In serum, lactate dehydrogenase (LDH) was estimated using a method described by Lum et al. The PMS and HIP were used for the assay of glutathione (GSH) content, Lipid peroxidation (LPO), glutathione peroxidase (GPx) activity, glutathione reductase (GR) activity, catalase (CAT) activity, Na+K+ATPase activity and glutathione S transferase (GST) activity [26–31].
The data are expressed as mean ± SEM. Statistical differences between means were determined by one-way analysis of variance (ANOVA), followed by Dunnett t-test. The values of P < 0.05 were considered as significant.
Results and discussion
In this study, the cerebroprotective effect of Cordyceps sinensis extract on ischemic neuronal damage was clearly demonstrated using focal ischemia model rats.
The behavioral tasks adopted in this study were designed to assess impairments consistent with the known functional architecture of the rat brain.

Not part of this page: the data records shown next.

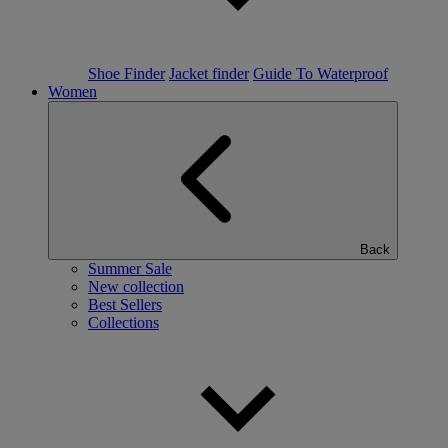
Shoe Finder
Jacket finder
Guide To Waterproof
Women
Back
Summer Sale
New collection
Best Sellers
Collections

Twenty-four hours after MCAO in rats, neurological deficit scores were significantly reduced in CSE-8 -treated rats and CSE-10 -treated rats. The neurobehavior for the SHAM group was 0.9 (0.6--1.1), the MCAO group was 3.7 (2.6--5.3), the CSE-4 group was 2.2 (1.8--4.1), the CSE-8 group was 1.2 (0.8--4.1) and the CSE-10 group was 1.5 (1.0--4.1). It is clear that the behavioral abnormality was significantly developed in the MCAO group as compared with the sham (Figure 1). In contrast, the CSE-8 group and CSE-10 significantly suppressed the development of behavioral abnormality as compared with the MCAO group (Figure 1).

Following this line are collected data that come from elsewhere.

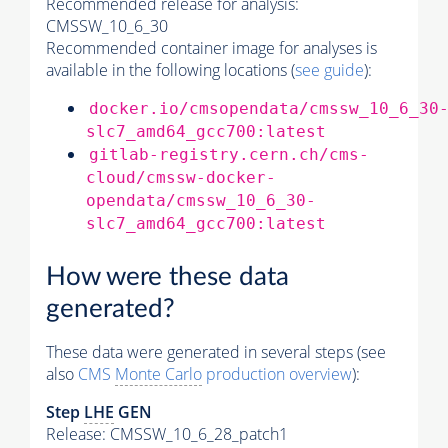
Recommended release for analysis:
CMSSW_10_6_30
Recommended container image for analyses is
available in the following locations (
see guide
):
docker.io/cmsopendata/cmssw_10_6_30
slc7_amd64_gcc700:latest
gitlab-registry.cern.ch/cms-
cloud/cmssw-docker-
opendata/cmssw_10_6_30-
slc7_amd64_gcc700:latest
How were these data
generated?
These data were generated in several steps (see
also
CMS
Monte Carlo
production overview
):
Step
LHE
GEN
Release: CMSSW_10_6_28_patch1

The grip strength in the SHAM group was found to be 0.963 ± 0.006 kg units. A significant decrease in the grip strength was observed in the MCAO group, as compared to the sham rats (P < 0.01). CSE-8 and CSE-10 treated rats showed a significant increase in grip strength, as compared to the MCAO group (P < 0.01) (Table 1).
Increasing evidence has indicated that ischemia/reperfusion occurs due to oxidative stress that may potentiate ischemic injury . Lactate dehydrogenase was measured to evaluate the role of antioxidative stress in the protection of CSE. The serum LDH levels in SHAM group were found to be 86.322 ± 2.663 IU/L. A significant increase in the activity of LDH in serum was observed in MCAO group, as compared to the SHAM group; whereas, CSE-8 and CSE-10 treatment significantly resulted in decreased serum LDH levels when compared with MCAO group rats (Table 2).
Reduced glutathione (GSH) is one of the primary endogenous antioxidant defense systems in the brain, which removes hydrogen peroxide and lipid peroxides. Decline in GSH levels could either increase or reflect oxidative status [33, 34]. Concentrations of GSH were lower in MCAO group than those in SHAM group (Table 3 and Table 4). CSE-8 produced the increase in the level of GSH significantly. The same results did occur in the CSE-10 group.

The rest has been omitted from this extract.